İnek, tavuk ya da laboratuvar faresi gibi evcilleştirilmiş hayvanlar, biz kendi amaçlarımız için onları dünyaya getirmiş olmasak zaten var olmayacaklardı. O halde onlara kaynaklarımız olarak muamele etmekte serbest değil miyiz?

- Hayır, bir canlının var olmasından bir şekilde sorumlu olmamız ona kendi "kaynağımız" (gelir, kazanç, sağlık vb. sağlayıcı öğe) olarak muamele etme hakkını bize vermez. Öyle olsaydı, kendi çocuklarımıza da kaynağımız olarak muamele etmemiz meşru olurdu. Ne de olsa onlar da bizim eylemlerimiz ve kararlarımız olmasa dünyaya gelmeyeceklerdi. Çocuklarımıza nasıl davranacağımız konusunda belli ölçüde tasarruf hakkına sahip olsak da, bunun sınırları vardır. Onlara hayvanlara davrandığımız gibi davranamayız. Onları köleleştiremeyiz, fuhuş yapmaları için satamayız, ya da organlarını satamayız, onları öldüremeyiz.

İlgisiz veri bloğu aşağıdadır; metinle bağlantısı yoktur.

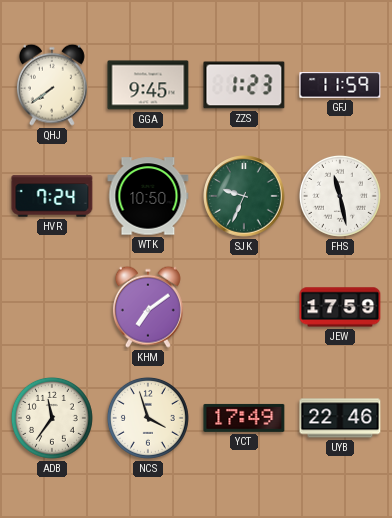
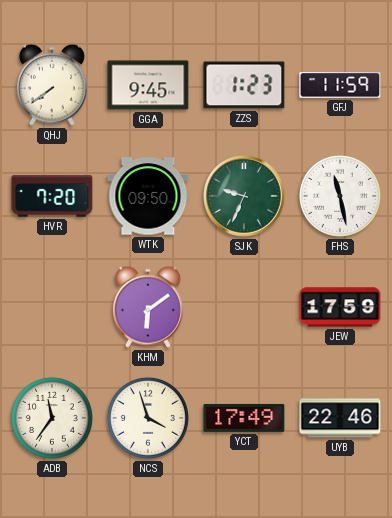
HVR: 7:24 -> 7:20
WTK: 10:50 -> 09:50
KHM: 7:09 -> 6:09
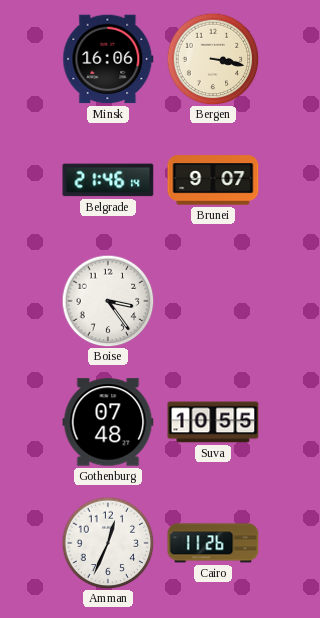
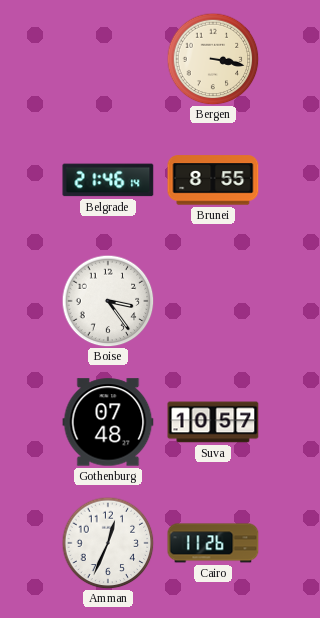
Minsk: 16:06 -> none
Brunei: 9:07 -> 8:55
Suva: 10:55 -> 10:57
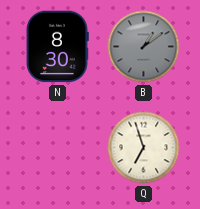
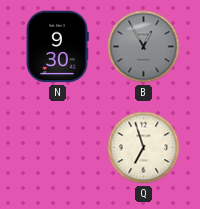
N: 8:30 -> 9:30
B: 1:09 -> 12:55
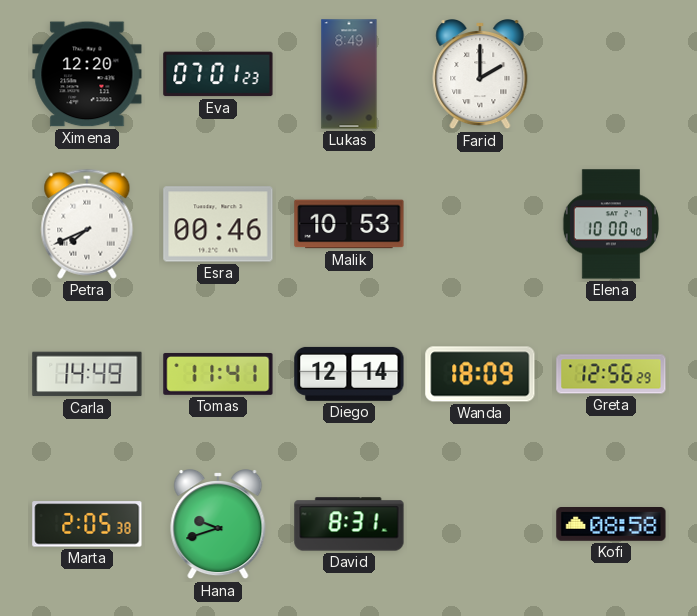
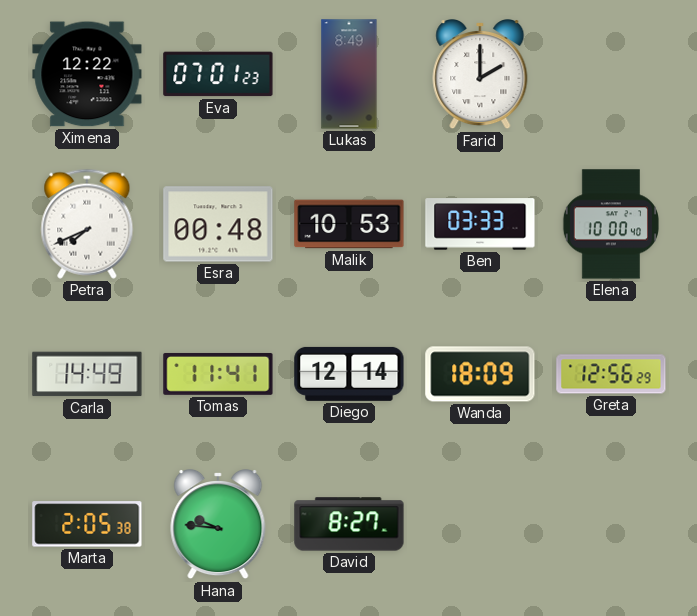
Ximena: 12:20 -> 12:22
Esra: 00:46 -> 00:48
Ben: none -> 03:33
Hana: 9:42 -> 9:46
David: 8:31 -> 8:27
Kofi: 08:58 -> none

Haklar insanlar tarafından tasarlanmıştır. Hayvanlara uygulanmaları nasıl söz konusu olabilir?

- Ahlaki haklar sadece onları tasarlayanlar için geçerli olsaydı, insanlığın büyük kısmı ahlaki topluluktan dışlanmış olurdu. Amerika’da bugün anladığımız biçimiyle hak anlayışı başlangıçta sadece varlıklı beyaz erkek toprak sahiplerinin çıkarlarını korumak amacıyla geliştirilmişti. Zamanla eşit gözetilme ilkesini kavradık ve hakları başka insanları da kapsayacak şekilde genişlettik.

Hayvanların hak anlayışını geliştirmemiş olmaları ya da bunu kavrayamayacak olmaları önemli değil. İnsanların da haklarından yararlanabilmek için bunu kavramaları gerekmiyor. Örneğin zeka geriliği olan bir insan, hakkın ne demek olduğunu kavramayabilir ama bu onu temel haklarından mahrum bırakabileceğimiz anlamına gelmez.

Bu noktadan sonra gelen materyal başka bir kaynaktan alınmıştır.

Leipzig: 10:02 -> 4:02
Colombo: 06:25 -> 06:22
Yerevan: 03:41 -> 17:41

Kurumsallaşmış pet sektörü hayvanların mal yerine konmama hakkını ihlal eder mi?

- Evet. Petler bizim malımızdır, köpekler, kediler, hamsterlar, tavşanlar, fabrikada üretilen seri mallar gibi üretilirler, petler aynen meta gibi pazarlanırlar. Bazılarımız dostlarımıza iyi muamele etsek de, çoğunluk onlara gereken bakımı sağlamaz. Amerika’da köpeklerin çoğu hayatlarının sadece iki yılını bir evde geçirdikten sonra ya barınağa bırakılıyor ya da başka biri tarafından sahipleniliyor. Hayvan sahiplerinin yüzde 70’i onları başkasına veriyor, barınağa bırakıyor ya da sokağa terk ediyor. Bazıları petlerini sevdiklerini iddia etseler de kulaklarını, kuyruklarını kestiriyor, mobilyalara zarar vermesinler diye tırnaklarını kesmekte sakınca görmüyor. Köpeğinizi disiplin amacıyla her gün dövmeye, kedinizi bodrumdaki fareleri yakalasın diye aç bırakmaya, ya da masrafından kurtulmak için hayvanınızı öldürmeye karar verirseniz, bu kararlarınız yasalarca korunma altında.

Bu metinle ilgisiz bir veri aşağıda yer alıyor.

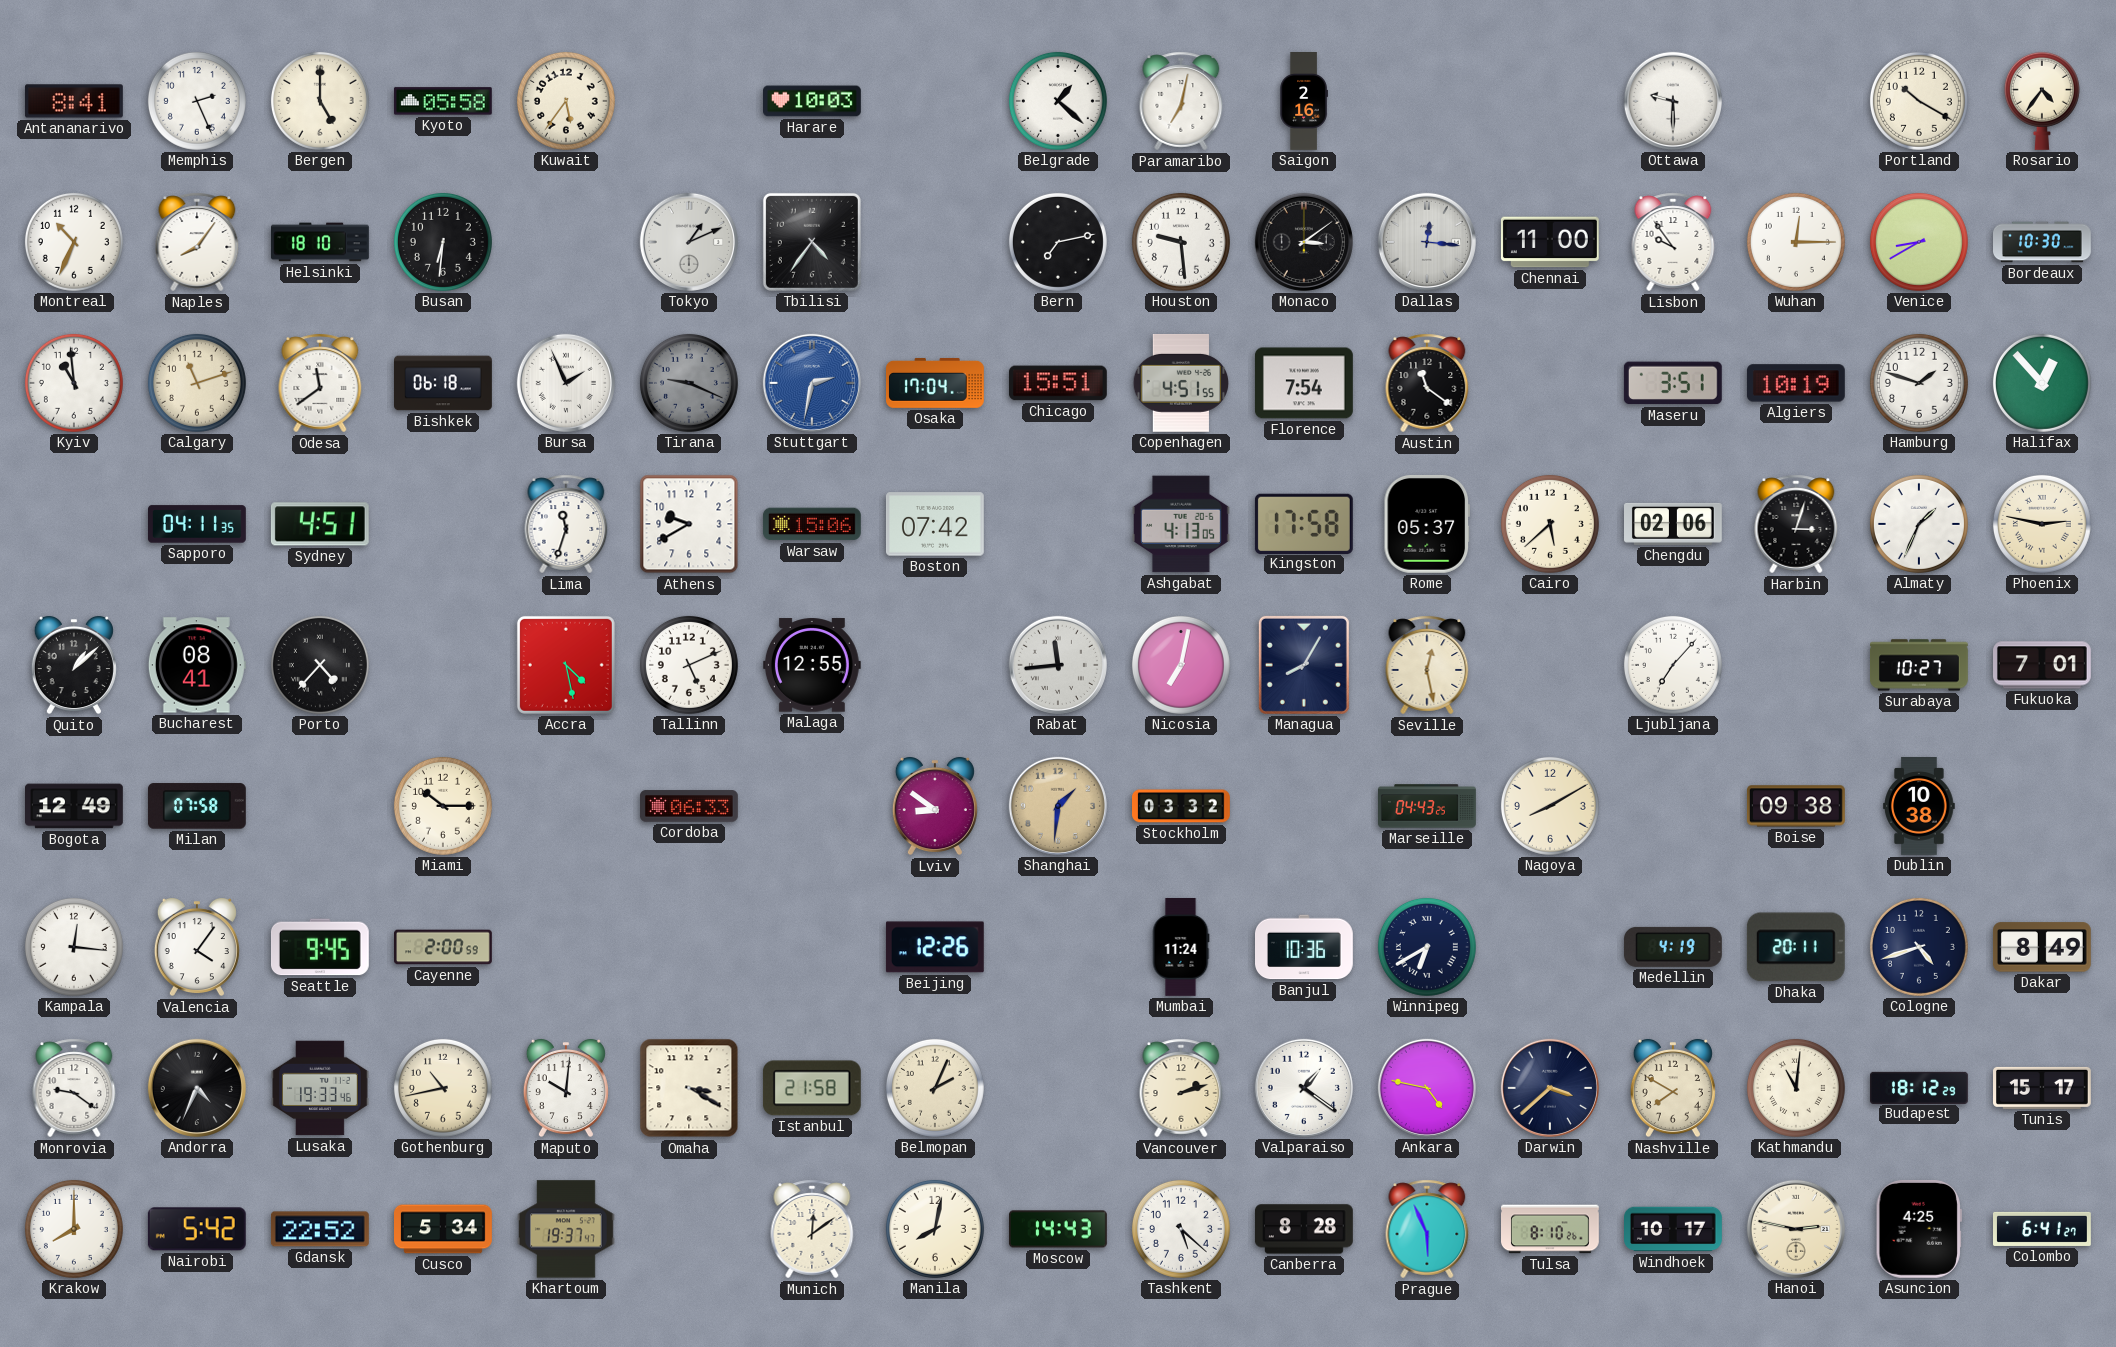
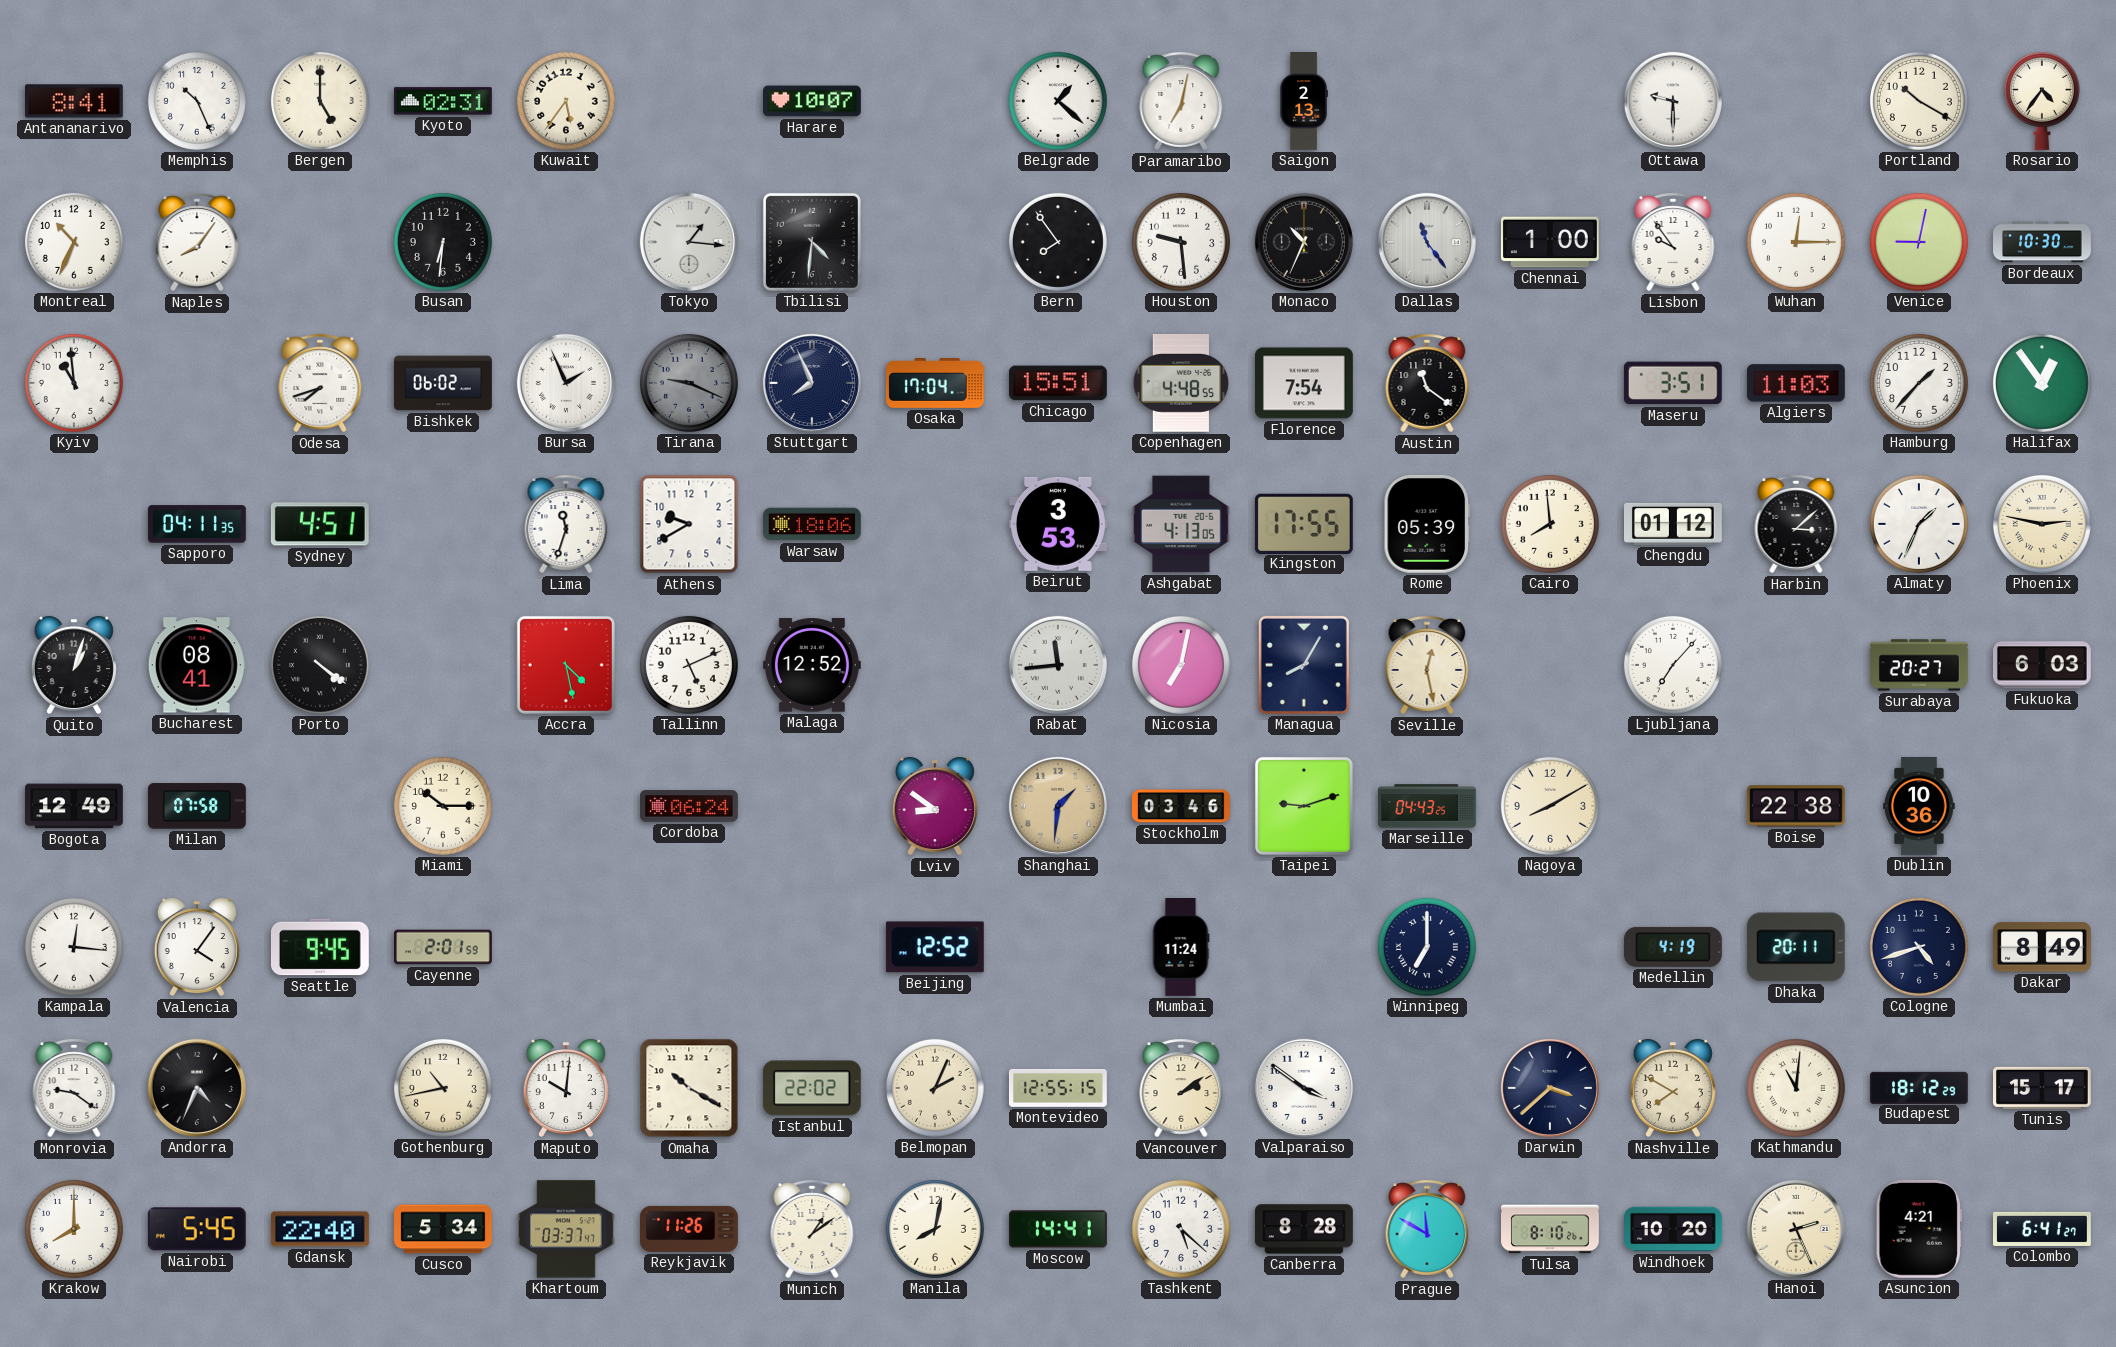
Memphis: 2:26 -> 10:26
Kyoto: 05:58 -> 02:31
Harare: 10:03 -> 10:07
Saigon: 2:16 -> 2:13
Helsinki: 18:10 -> none
Tokyo: 1:11 -> 1:16
Tbilisi: 4:36 -> 4:31
Bern: 7:13 -> 7:54
Monaco: 3:09 -> 10:34
Dallas: 12:16 -> 11:24
Chennai: 11:00 -> 1:00
Venice: 8:40 -> 9:02
Calgary: 11:12 -> none
Odesa: 11:39 -> 7:42
Bishkek: 06:18 -> 06:02
Stuttgart: 2:32 -> 7:56
Stuttgart dial: blue -> navy
Copenhagen: 4:51 -> 4:48
Algiers: 10:19 -> 11:03
Hamburg: 1:48 -> 1:37
Halifax: 12:53 -> 12:54
Warsaw: 15:06 -> 18:06
Boston: 07:42 -> none
Beirut: none -> 3:53
Kingston: 17:58 -> 17:55
Rome: 05:37 -> 05:39
Cairo: 5:38 -> 7:59
Chengdu: 02:06 -> 01:12
Harbin: 3:03 -> 3:08
Quito: 1:08 -> 1:03
Porto: 4:37 -> 4:21
Malaga: 12:55 -> 12:52
Surabaya: 10:27 -> 20:27
Fukuoka: 7:01 -> 6:03
Cordoba: 06:33 -> 06:24
Stockholm: 03:32 -> 03:46
Taipei: none -> 9:12
Boise: 09:38 -> 22:38
Dublin: 10:38 -> 10:36
Cayenne: 2:00 -> 2:01
Beijing: 12:26 -> 12:52
Banjul: 10:36 -> none
Winnipeg: 6:40 -> 7:00
Lusaka: 19:33 -> none
Omaha: 3:20 -> 10:20
Istanbul: 21:58 -> 22:02
Montevideo: none -> 12:55
Vancouver: 2:12 -> 2:09
Valparaiso: 1:21 -> 3:51
Ankara: 4:47 -> none
Nairobi: 5:42 -> 5:45
Gdansk: 22:52 -> 22:40
Khartoum: 19:37 -> 03:37
Reykjavik: none -> 11:26
Munich: 12:09 -> 1:09
Moscow: 14:43 -> 14:41
Prague: 5:56 -> 11:50
Windhoek: 10:17 -> 10:20
Hanoi: 2:47 -> 2:26
Asuncion: 4:25 -> 4:21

Hayvanların, insanların malı olarak kullanılmasına son vermekten yanaysanız, hayvanlar üzerinde yapılan araştırmalar sayesinde sağlığına kavuşan insanlara hayvanlardan daha az değer vermiş olmuyor musunuz?

- Elbette hayır, bu soru mantıksal ve ahlaki açıdan insan köleliğini kaldırmayı savunanların, kökelik kaldırıldığında ekonomik krizle yüz yüze kalan Güneylilerden çok, kölelere değer verdiklerini söylemekten farksızdır. Sorun, kime daha çok değer verdiğimiz değil, hissetme yetisine sahip canlılara -ister insan ister insandışı olsun- birer meta ya da başkalarının amaçlarına götürecek araçlar olarak muamele etmenin ahlaken meşru olup olmadığıdır.

Hayvanlar üzerinde yapılan deneyler sonucu geliştirilen ilaçlardan ya da tıbbi işlemlerden yararlanmak hayvan hakları anlayışıyla çelişmez mi?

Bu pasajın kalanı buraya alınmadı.